電化學沉積法製備銅-氧化亞銅奈米帶於光陰極材料之應用

Abstract

於本論文中，我們利用電化學沉積法，在網版印刷碳電極（Screen-printed carbon electrode, SPCE）上以氯化銅、硝酸與十六烷基三甲基氯化銨（Cetyltrimethylammonium chloride, CTAC）的溶液為電解液，在兩電極系統中施加2.0 V的偏壓並以冷卻循環水槽控溫290 K，反應48小時候可得到帶寬約30-100 nm間，厚度小於10 nm的奈米銅帶（CuNB），於此奈米銅帶上再進一步藉由熱氧化法（Thermal oxidation）在空氣中加熱數小時可得到銅-氧化亞銅奈米帶。 銅-氧化亞銅奈米帶的高表面積可在電解液與電極界面上增加電子與離子傳遞的效率而幫助光電流的產生，此外，此種金屬-半導體的結構除了可以藉由Schottky barrier的存在增加氧化亞銅光電流的產生，銅的部分還可以幫助傳輸照光產生之電子，並減少光電子於氧化亞銅的表面進行還原反應產生銅金屬顆粒而產生的漏電現象。實驗結果顯示銅-氧化亞銅奈米帶的光電流穩定性高達96.5%，光電流值最高可達到 0.125 mA/cm2，而目前所知與氧化亞銅及其複合材料相關文獻中的有提及光電流穩定性者為75%[2F ]到92%[3F ]，而光電流值則在0.05 mA/cm2 [3]到5.7 mA/cm2 [4]之間。本研究利用簡單的電化學沉積與熱氧化法兩步驟製備了具高表面積的銅-氧化亞銅奈米帶，並展現出極佳的光電流穩定性，預期本材料於光電池的陰極部分具有極高的應用潛力。

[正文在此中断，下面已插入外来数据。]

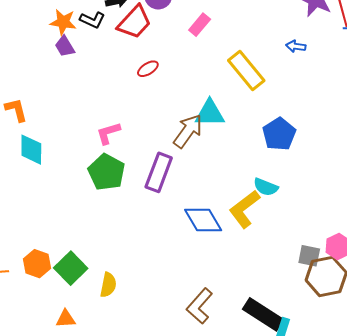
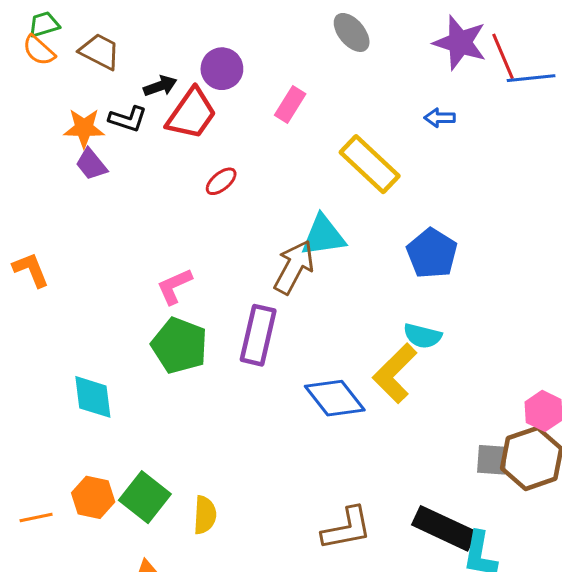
cyan diamond: (31, 150) -> (93, 397), moved
gray square: (309, 256) -> (492, 460), moved
brown L-shape: (200, 306) -> (347, 528), turned -135

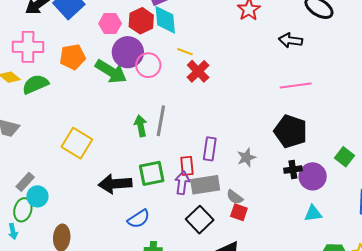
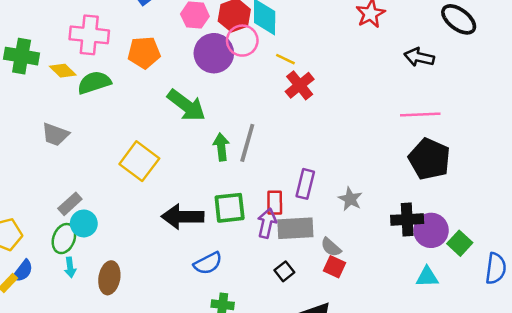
pink circle: (148, 65) -> (242, 41), moved
green arrow: (111, 72) -> (186, 105), moved
black pentagon: (291, 131) -> (429, 159), moved
green square: (344, 157) -> (460, 243), moved
gray star: (246, 158) -> (350, 199), turned -30
black cross: (293, 170) -> (407, 219), size x1.4
black square: (200, 220) -> (284, 271), size x0.6
cyan arrow: (13, 231) -> (70, 267), moved

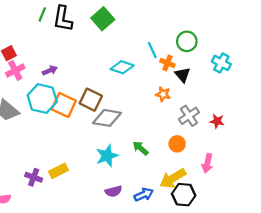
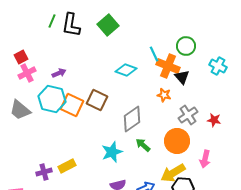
orange cross: (167, 63) -> (168, 66), size x1.6
gray diamond: (107, 118) -> (132, 119), moved, turned -44
orange circle: (177, 144) -> (177, 141), size x1.6
purple cross: (34, 177) -> (44, 172), turned -35

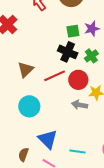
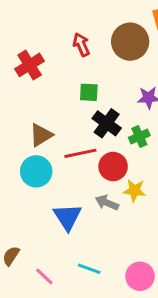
green square: (73, 31) -> (89, 92), moved
cyan circle: (29, 106) -> (36, 171), moved
blue triangle: (48, 139) -> (67, 217), moved

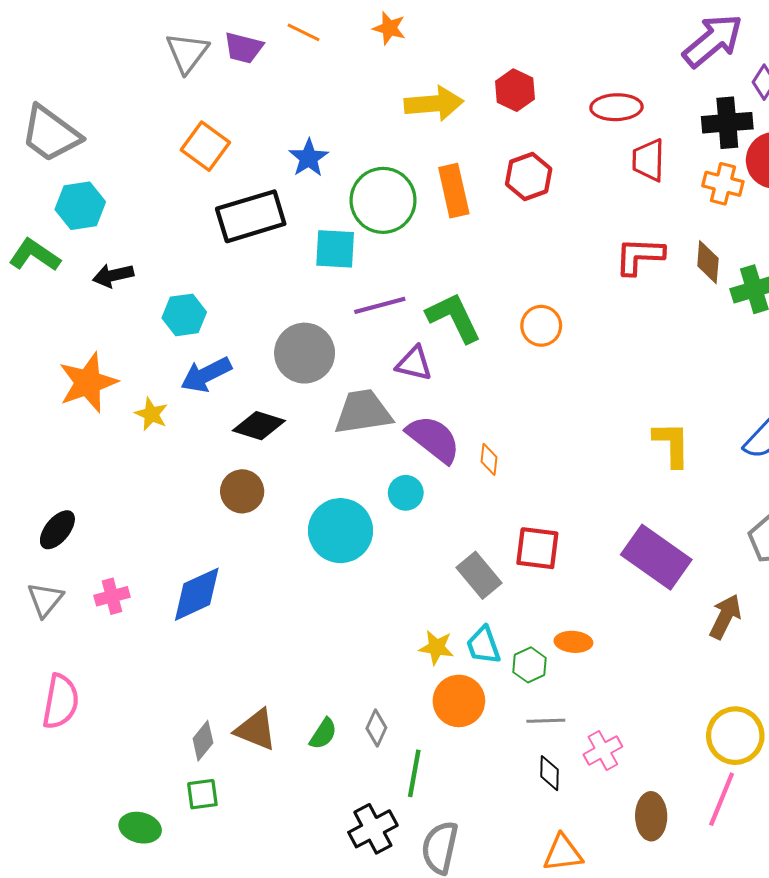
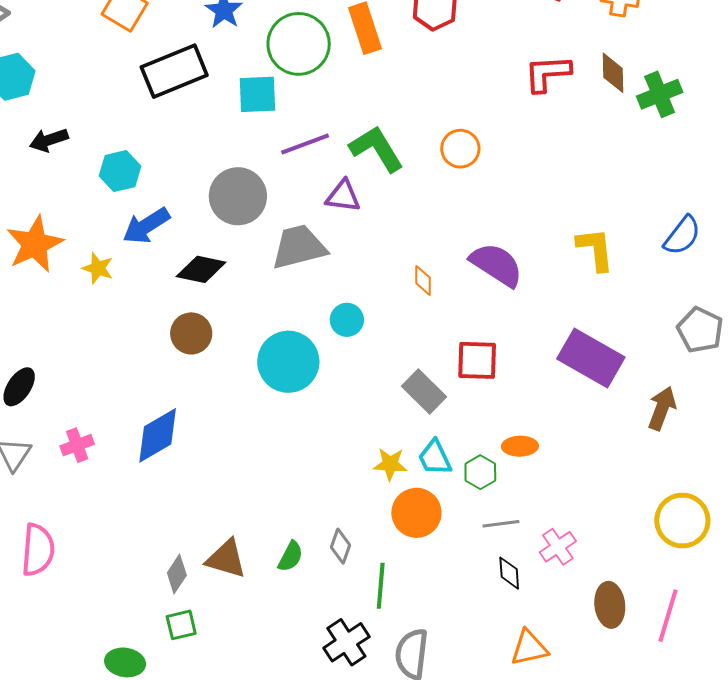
purple semicircle: (434, 439) -> (496, 265), moved
pink line: (722, 799) -> (668, 616), moved

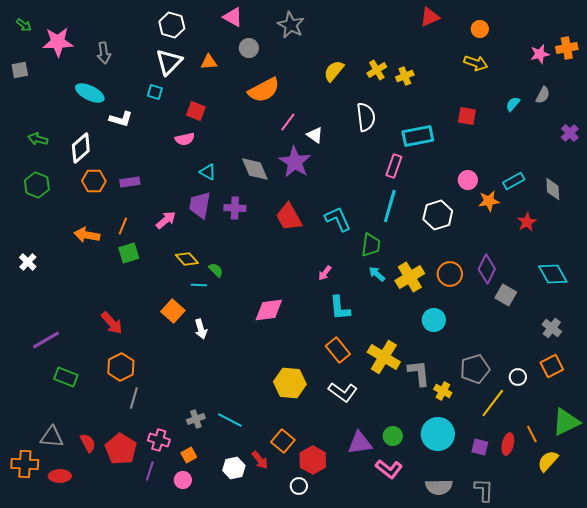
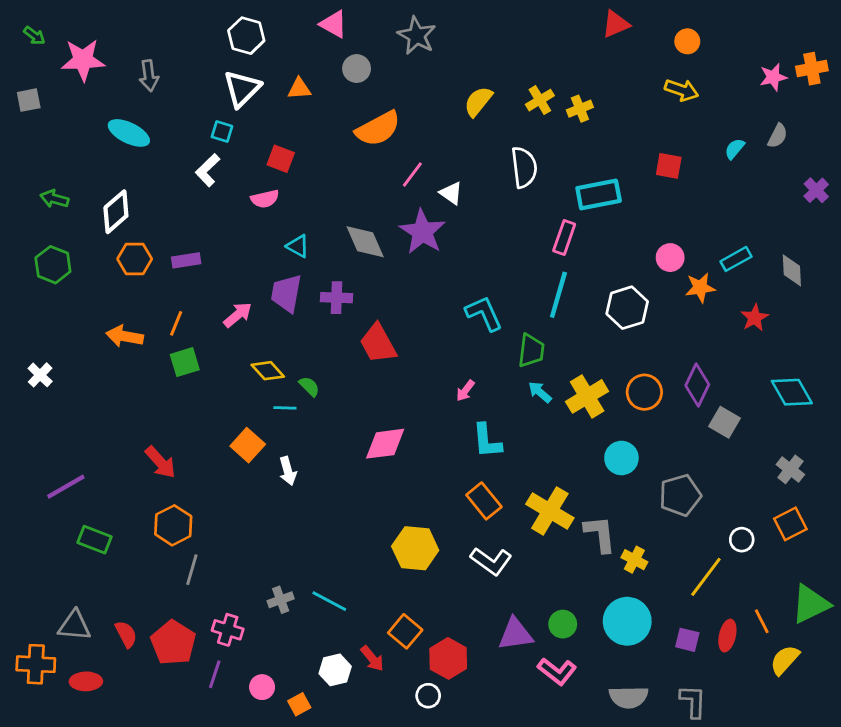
white L-shape: (121, 119) -> (208, 170), moved, turned 120
red trapezoid: (289, 217) -> (378, 343), moved
gray pentagon: (475, 369) -> (680, 495), moved
orange square: (189, 455) -> (299, 704), moved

Copper nanobelts (CuNB) were electrochemically deposited on screen-printed carbon electrode (SPCE, geometric area 0.196 cm2) by applying a bias 2.0 V in a solution containing CuCl2(aq), HNO3(aq) and cetyltrimethylammonium chloride (CTAC) at 290K. The as-prepared nanobelts were annealed under air to oxidize the Cu surface to form Cu-Cu2O nanobelts. Photoelectrochemical properties of Cu2O were investigated through cyclic voltammetry (CV) and irradiated under UV-Vis light to measure the photocurrent. The stability of the photocathode is measured with chopped light illumination over 20 minutes at 0 V. The Cu-Cu2O nanobelts showed extremely good photocurrent stability of 95.6%. The surface Cu2O layer introduced electrons into the Cu core, as a result, the decreasing of the photocurrent due to the generation of surface Cu nanoparticles is avoided. The photocurrents at 0 V were 0.052 mA/cm2 to 0.125 mA/cm2 .These were among the highest reported values from 0.05 mA/cm2[0F ] for pure Cu2O to 5.7 mA/cm2 [1F ] for multilayer configuration of Cu2O and other semiconductors. The observations were attributed to the property of Schottky junction at the interface of Cu-Cu2O. With their high photocurrent stability, the Cu-Cu2O nanobelts were expected to be a potential photocathode material.